Page-level text extractions:
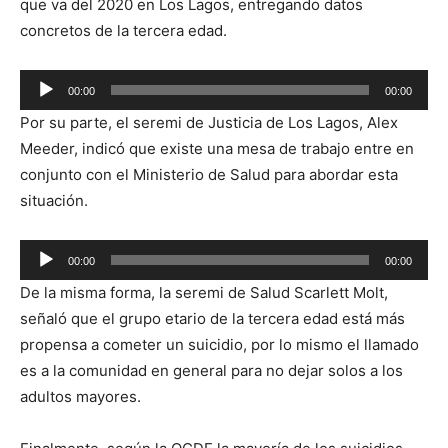
que va del 2020 en Los Lagos, entregando datos
concretos de la tercera edad.
Reproductor
00:00
00:00
de
Por su parte, el seremi de Justicia de Los Lagos, Alex
audio
Meeder, indicó que existe una mesa de trabajo entre en
conjunto con el Ministerio de Salud para abordar esta
situación.
Reproductor
00:00
00:00
de
De la misma forma, la seremi de Salud Scarlett Molt,
audio
señaló que el grupo etario de la tercera edad está más
propensa a cometer un suicidio, por lo mismo el llamado
es a la comunidad en general para no dejar solos a los
adultos mayores.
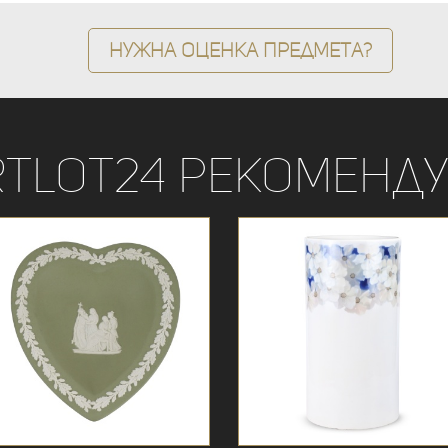
Нужна оценка предмета?
rtLot24 рекоменду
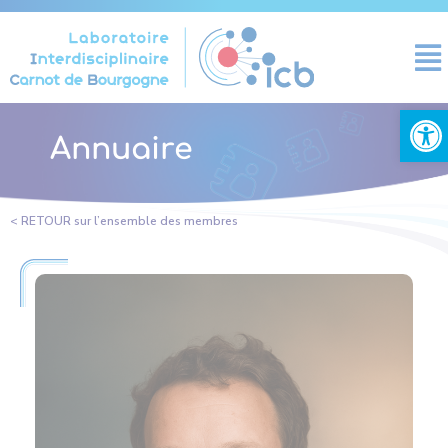
Cookies management panel
Open
Annuaire
< RETOUR sur l’ensemble des membres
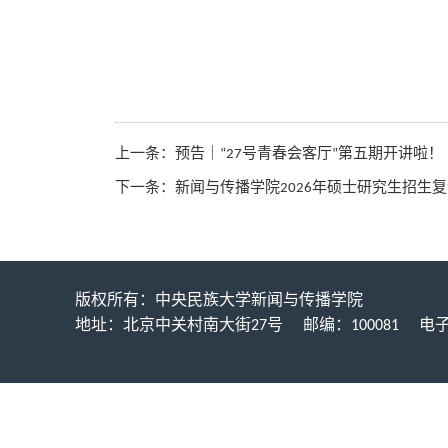
上一条：
预告｜“27号青春会客厅”第五期开讲啦！
下一条：
新闻与传播学院2026年硕士研究生招生
版权所有：中央民族大学新闻与传播学院
地址：北京中关村南大街27号 邮编：100081 电子邮箱：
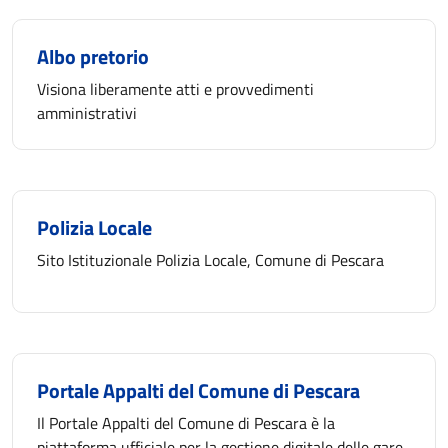
Albo pretorio
Visiona liberamente atti e provvedimenti
amministrativi
Polizia Locale
Sito Istituzionale Polizia Locale, Comune di Pescara
Portale Appalti del Comune di Pescara
Il Portale Appalti del Comune di Pescara è la
piattaforma ufficiale per la gestione digitale delle gare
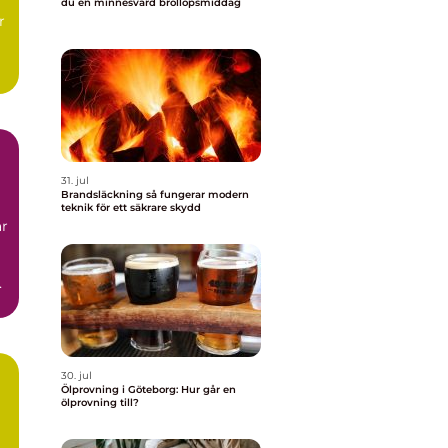
l
du en minnesvärd bröllopsmiddag
r
t,
31. jul
Brandsläckning så fungerar modern
teknik för ett säkrare skydd
ar
.
30. jul
Ölprovning i Göteborg: Hur går en
ölprovning till?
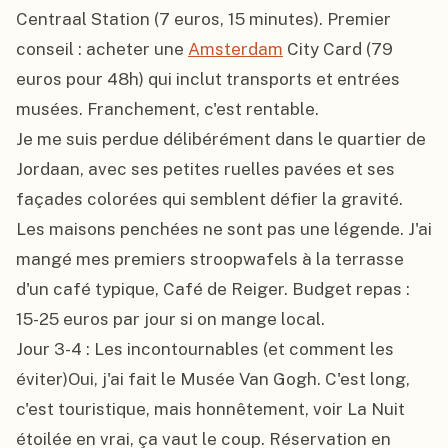
Centraal Station (7 euros, 15 minutes). Premier 
conseil : acheter une 
Amsterdam
 City Card (79 
euros pour 48h) qui inclut transports et entrées 
musées. Franchement, c'est rentable.

Je me suis perdue délibérément dans le quartier de 
Jordaan, avec ses petites ruelles pavées et ses 
façades colorées qui semblent défier la gravité. 
Les maisons penchées ne sont pas une légende. J'ai 
mangé mes premiers stroopwafels à la terrasse 
d'un café typique, Café de Reiger. Budget repas : 
15-25 euros par jour si on mange local.

Jour 3-4 : Les incontournables (et comment les 
éviter)Oui, j'ai fait le Musée Van Gogh. C'est long, 
c'est touristique, mais honnêtement, voir La Nuit 
étoilée en vrai, ça vaut le coup. Réservation en 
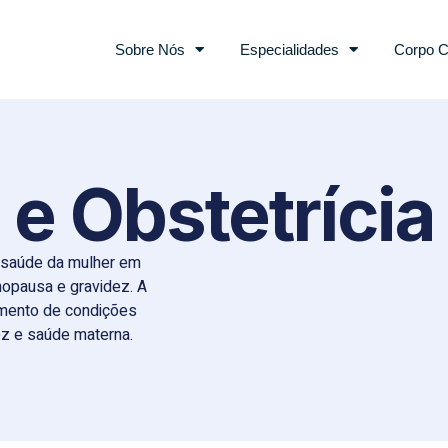
Sobre Nós
Especialidades
Corpo C
 e Obstetrícia
saúde da mulher em
nopausa e gravidez. A
amento de condições
z e saúde materna.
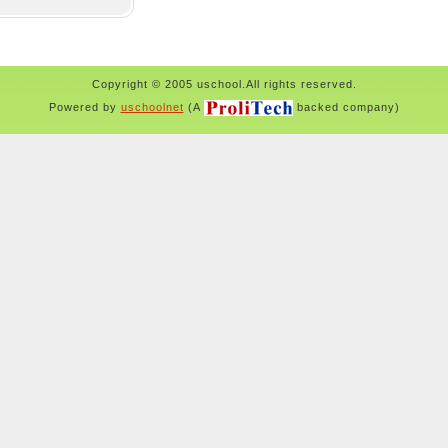
Copyright © 2005 uschool.All rights reserved.
Powered by
uschoolnet
(A
backed company)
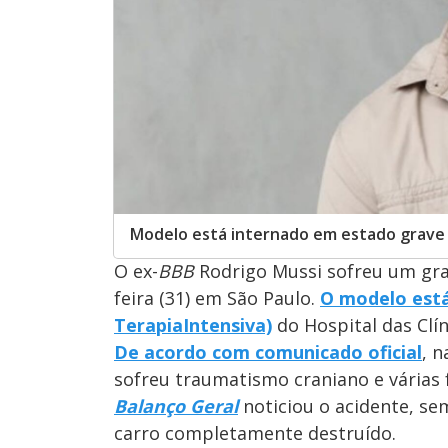
Modelo está internado em estado grave 
O ex-
BBB
Rodrigo Mussi sofreu um gra
feira (31) em São Paulo.
O modelo está
Terapia
Intensiva)
do Hospital das Clín
De acordo com comunicado oficial
, n
sofreu traumatismo craniano e várias 
Balanço Geral
noticiou o acidente, sem
carro completamente destruído.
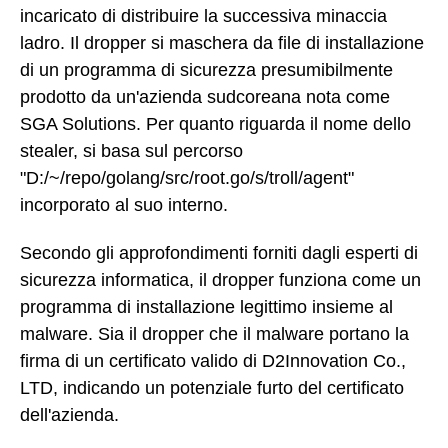
incaricato di distribuire la successiva minaccia
ladro. Il dropper si maschera da file di installazione
di un programma di sicurezza presumibilmente
prodotto da un'azienda sudcoreana nota come
SGA Solutions. Per quanto riguarda il nome dello
stealer, si basa sul percorso
"D:/~/repo/golang/src/root.go/s/troll/agent"
incorporato al suo interno.
Secondo gli approfondimenti forniti dagli esperti di
sicurezza informatica, il dropper funziona come un
programma di installazione legittimo insieme al
malware. Sia il dropper che il malware portano la
firma di un certificato valido di D2Innovation Co.,
LTD, indicando un potenziale furto del certificato
dell'azienda.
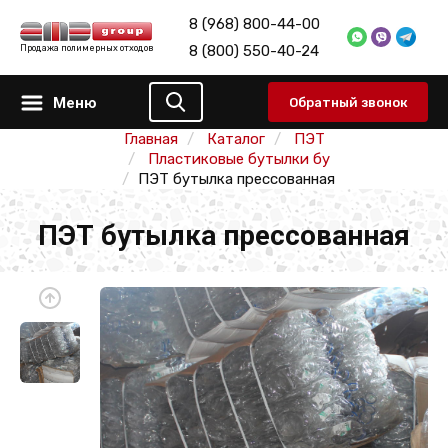
8 (968) 800-44-00
8 (800) 550-40-24
Продажа полимерных отходов
Меню
Обратный звонок
Главная
Каталог
ПЭТ
Пластиковые бутылки бу
ПЭТ бутылка прессованная
ПЭТ бутылка прессованная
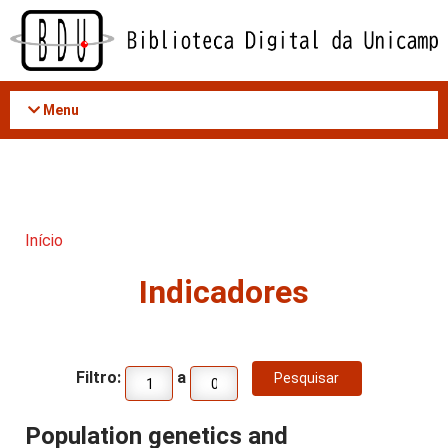
Acessar
o
conteúdo
Menu
Início
Indicadores
Filtro:
a
Population genetics and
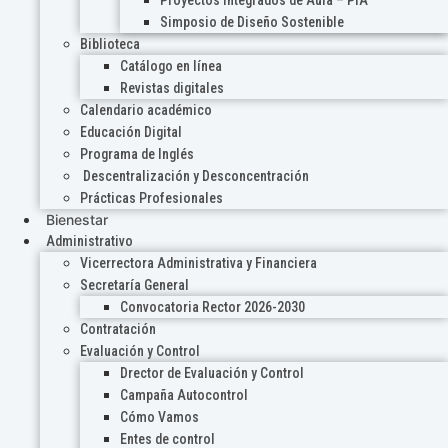
Proyectos Integrados de Aula – PIA
Simposio de Diseño Sostenible
Biblioteca
Catálogo en línea
Revistas digitales
Calendario académico
Educación Digital
Programa de Inglés
Descentralización y Desconcentración
Prácticas Profesionales
Bienestar
Administrativo
Vicerrectora Administrativa y Financiera
Secretaría General
Convocatoria Rector 2026-2030
Contratación
Evaluación y Control
Drector de Evaluación y Control
Campaña Autocontrol
Cómo Vamos
Entes de control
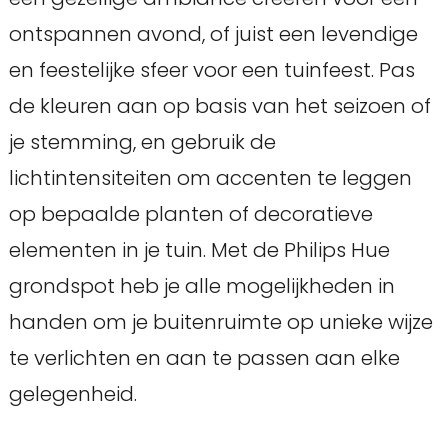
ontspannen avond, of juist een levendige
en feestelijke sfeer voor een tuinfeest. Pas
de kleuren aan op basis van het seizoen of
je stemming, en gebruik de
lichtintensiteiten om accenten te leggen
op bepaalde planten of decoratieve
elementen in je tuin. Met de Philips Hue
grondspot heb je alle mogelijkheden in
handen om je buitenruimte op unieke wijze
te verlichten en aan te passen aan elke
gelegenheid.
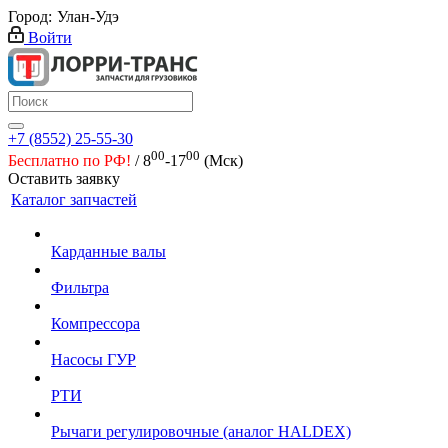
Город:
Улан-Удэ
Войти
+7 (8552) 25-55-30
00
00
Бесплатно по РФ!
/ 8
-17
(Мск)
Оставить заявку
Каталог запчастей
Карданные валы
Фильтра
Компрессора
Насосы ГУР
РТИ
Рычаги регулировочные (аналог HALDEX)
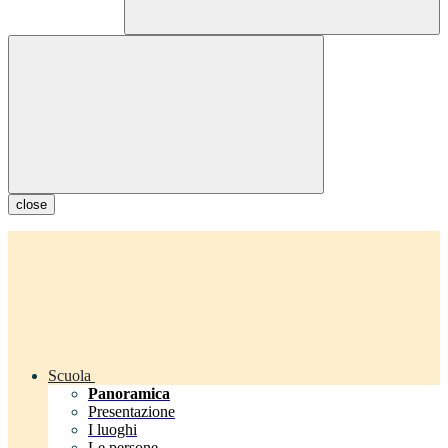
close
Scuola
Panoramica
Presentazione
I luoghi
Le persone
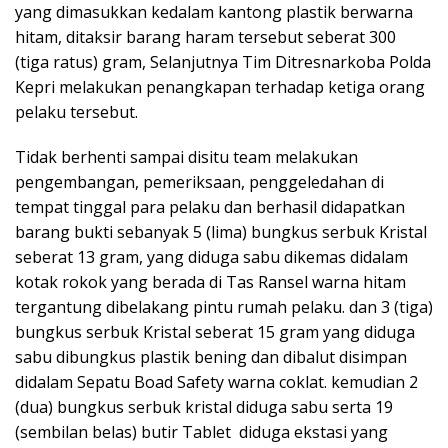
yang dimasukkan kedalam kantong plastik berwarna
hitam, ditaksir barang haram tersebut seberat 300
(tiga ratus) gram, Selanjutnya Tim Ditresnarkoba Polda
Kepri melakukan penangkapan terhadap ketiga orang
pelaku tersebut.
Tidak berhenti sampai disitu team melakukan
pengembangan, pemeriksaan, penggeledahan di
tempat tinggal para pelaku dan berhasil didapatkan
barang bukti sebanyak 5 (lima) bungkus serbuk Kristal
seberat 13 gram, yang diduga sabu dikemas didalam
kotak rokok yang berada di Tas Ransel warna hitam
tergantung dibelakang pintu rumah pelaku. dan 3 (tiga)
bungkus serbuk Kristal seberat 15 gram yang diduga
sabu dibungkus plastik bening dan dibalut disimpan
didalam Sepatu Boad Safety warna coklat. kemudian 2
(dua) bungkus serbuk kristal diduga sabu serta 19
(sembilan belas) butir Tablet diduga ekstasi yang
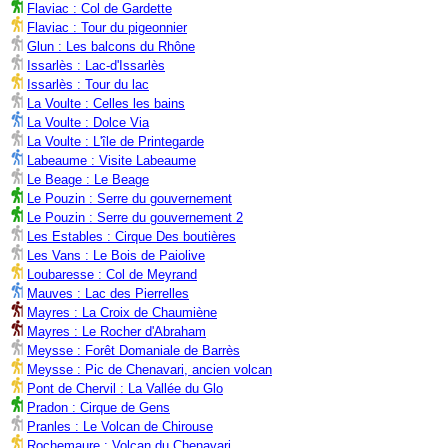
Flaviac : Col de Gardette
Flaviac : Tour du pigeonnier
Glun : Les balcons du Rhône
Issarlès : Lac-d'Issarlès
Issarlès : Tour du lac
La Voulte : Celles les bains
La Voulte : Dolce Via
La Voulte : L'île de Printegarde
Labeaume : Visite Labeaume
Le Beage : Le Beage
Le Pouzin : Serre du gouvernement
Le Pouzin : Serre du gouvernement 2
Les Estables : Cirque Des boutières
Les Vans : Le Bois de Paiolive
Loubaresse : Col de Meyrand
Mauves : Lac des Pierrelles
Mayres : La Croix de Chaumiène
Mayres : Le Rocher d'Abraham
Meysse : Forêt Domaniale de Barrès
Meysse : Pic de Chenavari, ancien volcan
Pont de Chervil : La Vallée du Glo
Pradon : Cirque de Gens
Pranles : Le Volcan de Chirouse
Rochemaure : Volcan du Chenavari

Task brief:
Output nothing except the lines from the one containing "Presentazione" through the final line of the entries, repeated exactly and free of pictures.

Answer section:
Presentazione
I luoghi
Le persone
yang dimasukkan kedalam kantong plastik berwarna
hitam, ditaksir barang haram tersebut seberat 300
(tiga ratus) gram, Selanjutnya Tim Ditresnarkoba Polda
Kepri melakukan penangkapan terhadap ketiga orang
pelaku tersebut.
Tidak berhenti sampai disitu team melakukan
pengembangan, pemeriksaan, penggeledahan di
tempat tinggal para pelaku dan berhasil didapatkan
barang bukti sebanyak 5 (lima) bungkus serbuk Kristal
seberat 13 gram, yang diduga sabu dikemas didalam
kotak rokok yang berada di Tas Ransel warna hitam
tergantung dibelakang pintu rumah pelaku. dan 3 (tiga)
bungkus serbuk Kristal seberat 15 gram yang diduga
sabu dibungkus plastik bening dan dibalut disimpan
didalam Sepatu Boad Safety warna coklat. kemudian 2
(dua) bungkus serbuk kristal diduga sabu serta 19
(sembilan belas) butir Tablet diduga ekstasi yang
Flaviac : Col de Gardette
Flaviac : Tour du pigeonnier
Glun : Les balcons du Rhône
Issarlès : Lac-d'Issarlès
Issarlès : Tour du lac
La Voulte : Celles les bains
La Voulte : Dolce Via
La Voulte : L'île de Printegarde
Labeaume : Visite Labeaume
Le Beage : Le Beage
Le Pouzin : Serre du gouvernement
Le Pouzin : Serre du gouvernement 2
Les Estables : Cirque Des boutières
Les Vans : Le Bois de Paiolive
Loubaresse : Col de Meyrand
Mauves : Lac des Pierrelles
Mayres : La Croix de Chaumiène
Mayres : Le Rocher d'Abraham
Meysse : Forêt Domaniale de Barrès
Meysse : Pic de Chenavari, ancien volcan
Pont de Chervil : La Vallée du Glo
Pradon : Cirque de Gens
Pranles : Le Volcan de Chirouse
Rochemaure : Volcan du Chenavari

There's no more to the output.